Opinion
2014-10840, Index No. 17813/07.
05-18-2016
Daniel Kogan, Ozone Park, NY (Joseph F. Kasper of counsel), for appellant. Rosicki, Rosicki & Associates, P.C., Plainview, NY (Andrew Morganstern of counsel), for respondent.
Daniel Kogan, Ozone Park, NY (Joseph F. Kasper of counsel), for appellant.
Rosicki, Rosicki & Associates, P.C., Plainview, NY (Andrew Morganstern of counsel), for respondent.
REINALDO E. RIVERA, J.P., MARK C. DILLON, RUTH C. BALKIN, and SANDRA L. SGROI, JJ.
Opinion In an action to foreclose a mortgage, the defendant Allah R. Rana appeals from a judgment of foreclosure and sale of the Supreme Court, Queens County (McDonald, J.), entered September 18, 2014, which, upon an order of the same court dated January 13, 2009, granting the plaintiff's motion, inter alia, for summary judgment on the complaint, and an order of the same court dated March 13, 2014, inter alia, denying his cross motion for leave to serve an amended answer, confirmed a referee's report and directed the sale of the subject property.
ORDERED that the judgment is affirmed, with costs.
In this action to foreclose a mortgage, the defendant Allah R. Rana (hereinafter the defendant) did not raise the issue of the plaintiff's standing to commence the action by way of specific denials in his answer, by raising lack of standing as an affirmative defense, or by making a pre-answer motion to dismiss based on lack of standing. Accordingly, he waived the issue (see CPLR 3018[b] ; HSBC Bank USA, NA v.
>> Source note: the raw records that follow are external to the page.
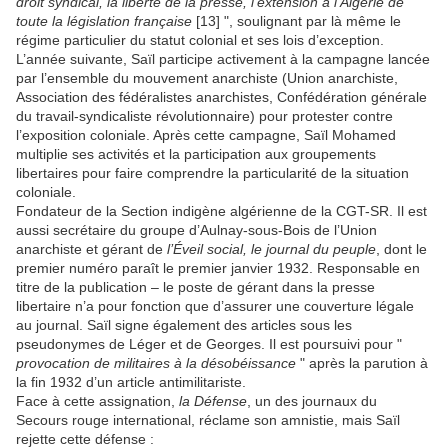
droit syndical, la liberté de la presse, l’extension à l’Algérie de
toute la législation française
[13] ", soulignant par là même le
régime particulier du statut colonial et ses lois d’exception.
L’année suivante, Saïl participe activement à la campagne lancée
par l’ensemble du mouvement anarchiste (Union anarchiste,
Association des fédéralistes anarchistes, Confédération générale
du travail-syndicaliste révolutionnaire) pour protester contre
l’exposition coloniale. Après cette campagne, Saïl Mohamed
multiplie ses activités et la participation aux groupements
libertaires pour faire comprendre la particularité de la situation
coloniale.
Fondateur de la Section indigène algérienne de la CGT-SR. Il est
aussi secrétaire du groupe d’Aulnay-sous-Bois de l’Union
anarchiste et gérant de
l’Éveil social, le journal du peuple
, dont le
premier numéro paraît le premier janvier 1932. Responsable en
titre de la publication – le poste de gérant dans la presse
libertaire n’a pour fonction que d’assurer une couverture légale
au journal. Saïl signe également des articles sous les
pseudonymes de Léger et de Georges. Il est poursuivi pour "
provocation de militaires à la désobéissance
" après la parution à
la fin 1932 d’un article antimilitariste.
Face à cette assignation,
la Défense
, un des journaux du
Secours rouge international, réclame son amnistie, mais Saïl
rejette cette défense :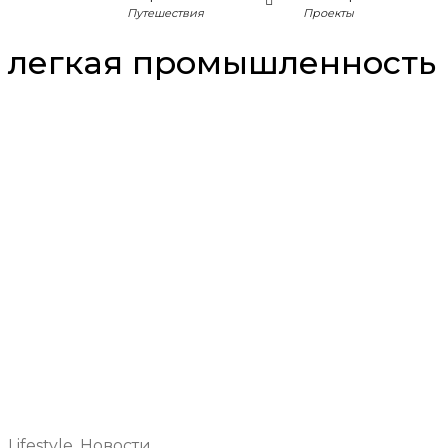
Путешествия
Проекты
легкая промышленность
Lifestyle
,
Новости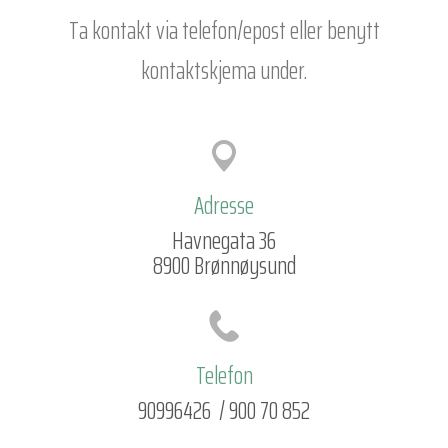
Ta kontakt via telefon/epost
eller benytt
kontaktskjema under.
Adresse
Havnegata 36
8900 Brønnøysund
Telefon
90996426 / 900 70 852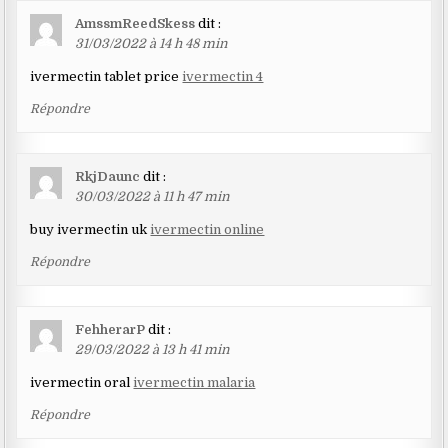
AmssmReedSkess
dit :
31/03/2022 à 14 h 48 min
ivermectin tablet price
ivermectin 4
Répondre
RkjDaunc
dit :
30/03/2022 à 11 h 47 min
buy ivermectin uk
ivermectin online
Répondre
FehherarP
dit :
29/03/2022 à 13 h 41 min
ivermectin oral
ivermectin malaria
Répondre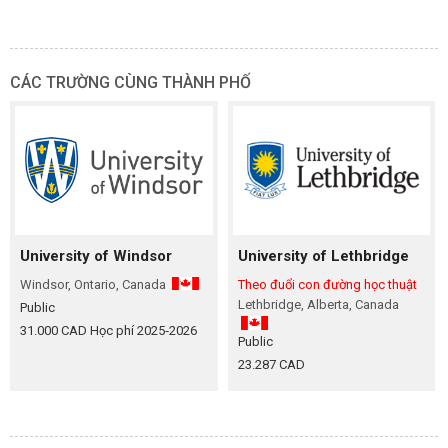
CÁC TRƯỜNG CÙNG THÀNH PHỐ
University of Windsor
University of Lethbridge
Windsor, Ontario, Canada
Theo đuổi con đường học thuật
Lethbridge, Alberta, Canada
Public
31.000 CAD Học phí 2025‑2026
Public
23.287 CAD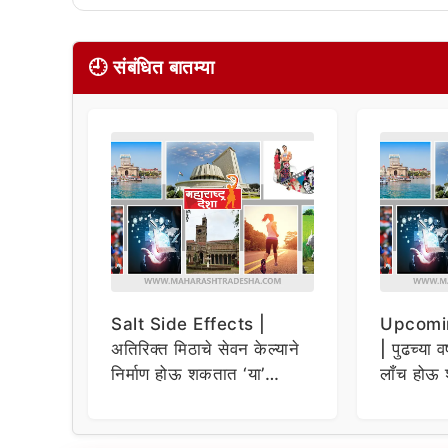
🕘 संबंधित बातम्या
Salt Side Effects |
Upcomi
अतिरिक्त मिठाचे सेवन केल्याने
| पुढच्या व
निर्माण होऊ शकतात ‘या’
लाँच होऊ 
समस्या
धमाकेदार 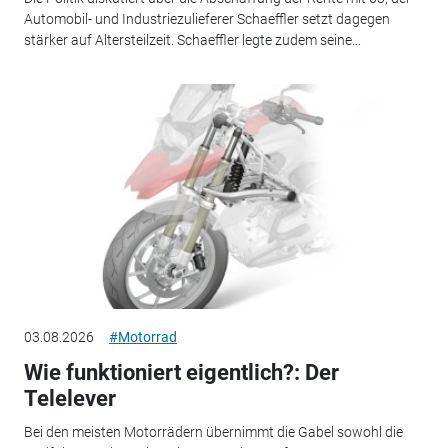
Automobil- und Industriezulieferer Schaeffler setzt dagegen
stärker auf Altersteilzeit. Schaeffler legte zudem seine...
03.08.2026
#Motorrad
Wie funktioniert eigentlich?: Der
Telelever
Bei den meisten Motorrädern übernimmt die Gabel sowohl die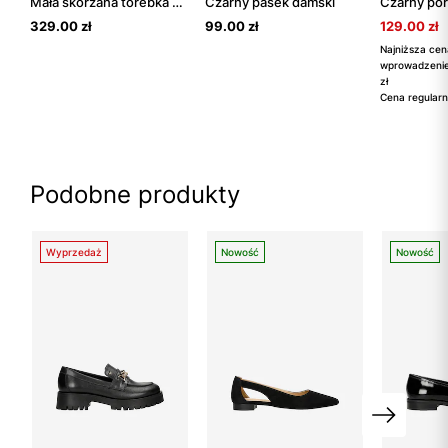
Mała skórzana torebka damska ze złotymi elementami
Czarny pasek damski
329.00 zł
99.00 zł
129.00 zł
Najniższa cen
wprowadzenie
zł
Cena regularn
Podobne produkty
Wyprzedaż
Nowość
Nowość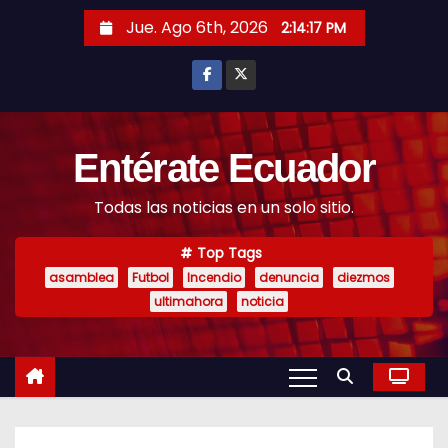
S
Jue. Ago 6th, 2026
2:14:18 PM
k
i
p
t
o
Entérate Ecuador
c
Todas las noticias en un solo sitio.
o
n
Top Tags
t
asamblea
Futbol
Incendio
denuncia
diezmos
e
ultimahora
noticia
n
t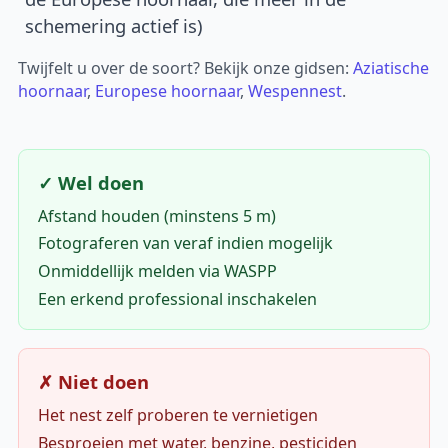
schemering actief is)
Twijfelt u over de soort? Bekijk onze gidsen:
Aziatische
hoornaar
,
Europese hoornaar
,
Wespennest
.
✓ Wel doen
Afstand houden (minstens 5 m)
Fotograferen van veraf indien mogelijk
Onmiddellijk melden via WASPP
Een erkend professional inschakelen
✗ Niet doen
Het nest zelf proberen te vernietigen
Besproeien met water, benzine, pesticiden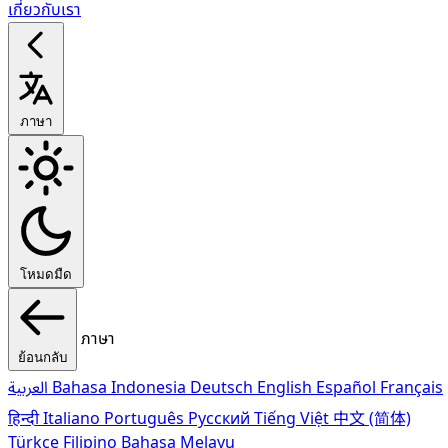
เกี่ยวกับเรา
ภาษา
โหมดมืด
ภาษา
ย้อนกลับ
العربية
Bahasa Indonesia
Deutsch
English
Español
Français
हिन्दी
Italiano
Português
Pусский
Tiếng Việt
中文 (简体)
Türkçe
Filipino
Bahasa Melayu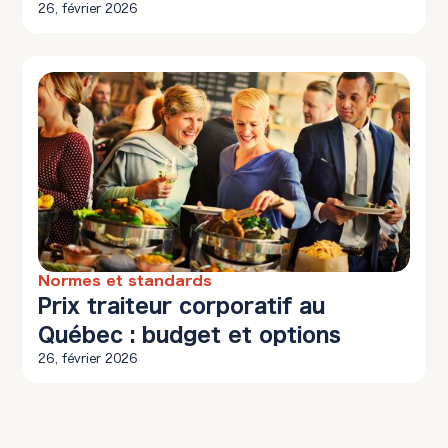
26, février 2026
Normes et standards
10 min à lire
Prix traiteur corporatif au
Québec : budget et options
26, février 2026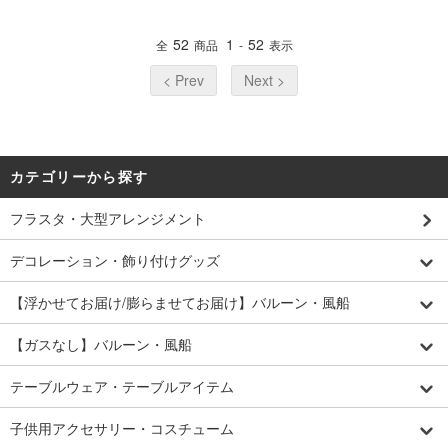
52
1
52
全
商品
-
表示
< Prev
Next >
カテゴリーから探す
フラスタ・大型アレンジメント
デコレーション・飾り付けグッズ
【浮かせてお届け/膨らませてお届け】バルーン・風船
【ガスなし】バルーン・風船
テーブルウェア・テーブルアイテム
子供用アクセサリー・コスチューム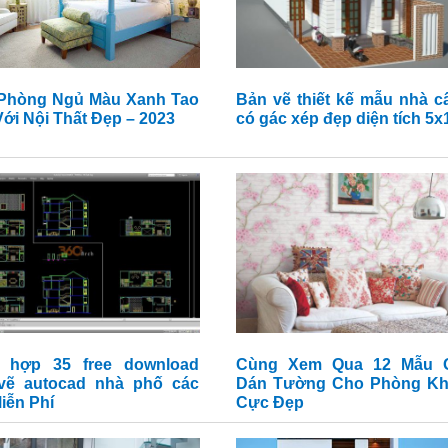
Phòng Ngủ Màu Xanh Tao
Bản vẽ thiết kế mẫu nhà c
ới Nội Thất Đẹp – 2023
có gác xép đẹp diện tích 5
 hợp 35 free download
Cùng Xem Qua 12 Mẫu G
vẽ autocad nhà phố các
Dán Tường Cho Phòng K
Miễn Phí
Cực Đẹp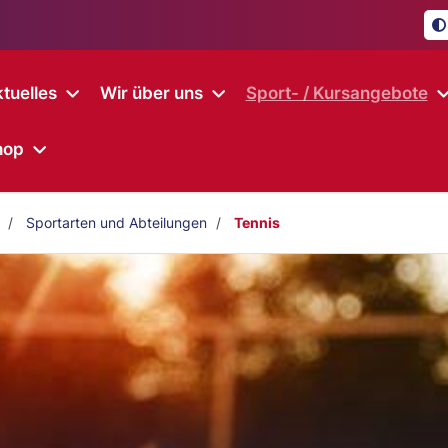
tuelles
Wir über uns
Sport- / Kursangebote
hop
Sportarten und Abteilungen
Tennis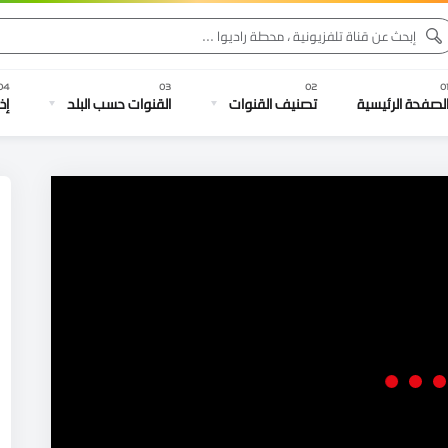
لصفحة الرئيسية
تصنيف القنوات
القنوات حسب البلد
إذ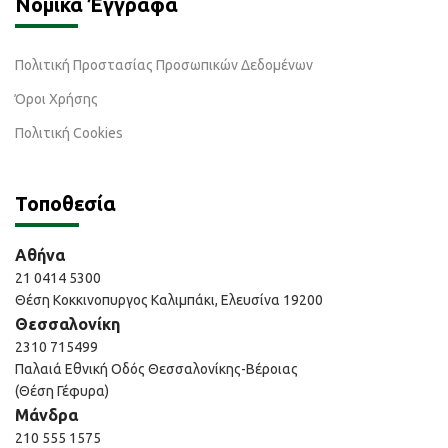
Νομικά Έγγραφα
Πολιτική Προστασίας Προσωπικών Δεδομένων
Όροι Χρήσης
Πολιτική Cookies
Τοποθεσία
Αθήνα
21 0414 5300
Θέση Κοκκινοπυργος Καλιμπάκι, Ελευσίνα 19200
Θεσσαλονίκη
2310 715499
Παλαιά Εθνική Οδός Θεσσαλονίκης-Βέροιας
(Θέση Γέφυρα)
Μάνδρα
210 555 1575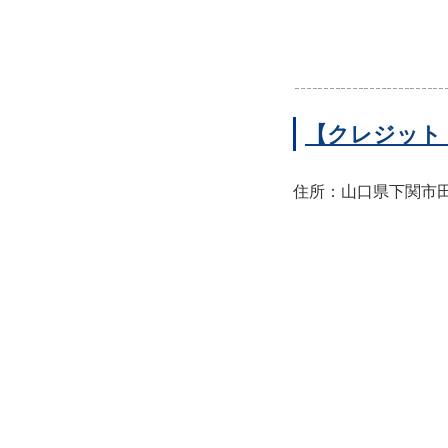
【クレジット
住所：山口県下関市田中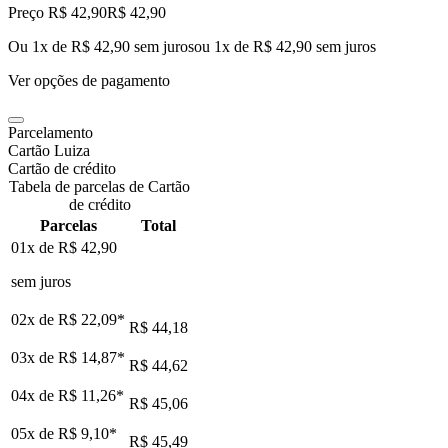
Preço R$ 42,90
R$
42
,
90
Ou 1x de R$ 42,90 sem juros
ou
1
x de
R$ 42,90
sem juros
Ver opções de pagamento
Parcelamento
Cartão Luiza
Cartão de crédito
Tabela de parcelas de Cartão
de crédito
Parcelas
Total
01x de
R$ 42,90
sem juros
02x de
R$ 22,09
*
R$ 44,18
03x de
R$ 14,87
*
R$ 44,62
04x de
R$ 11,26
*
R$ 45,06
05x de
R$ 9,10
*
R$ 45,49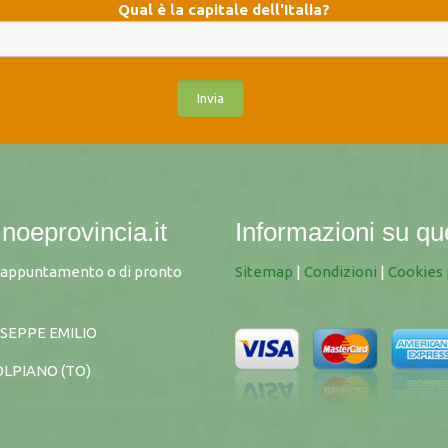
Qual è la capitale dell'Italia?
noeprovincia.it
Informazioni su qu
u appuntamento o di pronto
Sitemap
|
Condizioni
|
Cookies 
SEPPE EMILIO
OLPIANO (TO)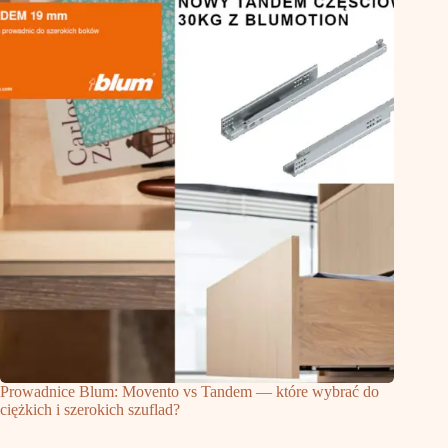
Prowadnice Blum: Movento vs Tandem — które wybrać do
ciężkich i szerokich szuflad?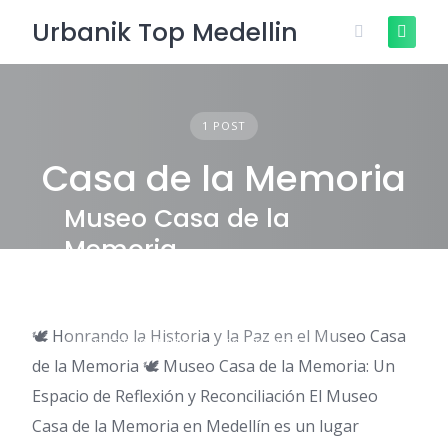
Skip
Urbanik Top Medellin
to
content
1 POST
Casa de la Memoria
Museo Casa de la
Memoria
🕊️ Honrando la Historia y la Paz en el Museo Casa
ENTRETENIMIENTO
TOURS MEDELLÍN
de la Memoria 🕊️ Museo Casa de la Memoria: Un
Espacio de Reflexión y Reconciliación El Museo
Casa de la Memoria en Medellín es un lugar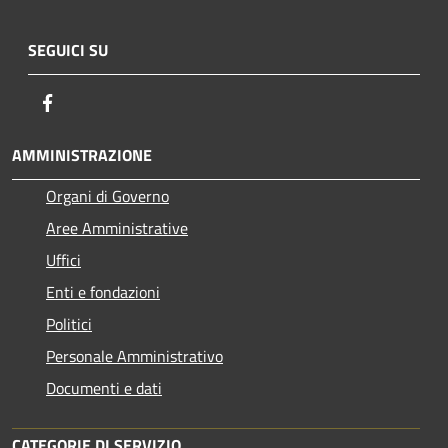
SEGUICI SU
Facebook
AMMINISTRAZIONE
Organi di Governo
Aree Amministrative
Uffici
Enti e fondazioni
Politici
Personale Amministrativo
Documenti e dati
CATEGORIE DI SERVIZIO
Halls, 136 A.D.3d 752, 753, 24 N.Y.S.3d 752 ; JP Morgan Chase Bank, N.A. v. Butler, 129 A.D.3d 777, 779, 12 N.Y.S.3d 145 ; Wells Fargo Bank Minn., N.A. v. Mastropaolo, 42 A.D.3d 239, 240, 837 N.Y.S.2d 247 ; cf. Bank of Am., N.A. v. Paulsen, 125 A.D.3d 909, 910, 6 N.Y.S.3d 68 ; US Bank N.A. v. Faruque, 120 A.D.3d 575, 576, 991 N.Y.S.2d 630 ).
The Supreme Court did not improvidently exercise its discretion in denying the defendant's cross motion for leave to serve an amended answer to raise the defense of lack of standing. A motion for leave to amend a pleading should be freely granted in the absence of prejudice or surprise resulting directly from the delay, unless the amendment would be palpably insufficient or patently devoid of merit (see CPLR 3025[b] ; HSBC Bank USA v. Philistin, 99 A.D.3d 667, 667, 952 N.Y.S.2d 83 ; Lucido v. Mancuso, 49 A.D.3d 220, 229, 851 N.Y.S.2d 238 ). Here, the plaintiff's motion for summary judgment was granted in 2009, and the defendant did not seek to raise the issue of lack of standing until almost five years later. Thus, the defendant's delay in seeking to raise the defense that he had waived by failing to raise it in his answer would have resulted in unfair surprise to the plaintiff (see HSBC Bank USA v. Philistin, 99 A.D.3d at 668, 952 N.Y.S.2d 83 ).
The defendant failed to provide a record that is adequate for us to conduct meaningful review of his remaining contentions (see Cohen v. Wallace & Minchenberg, 39 A.D.3d 689, 689–690, 833 N.Y.S.2d 623 ).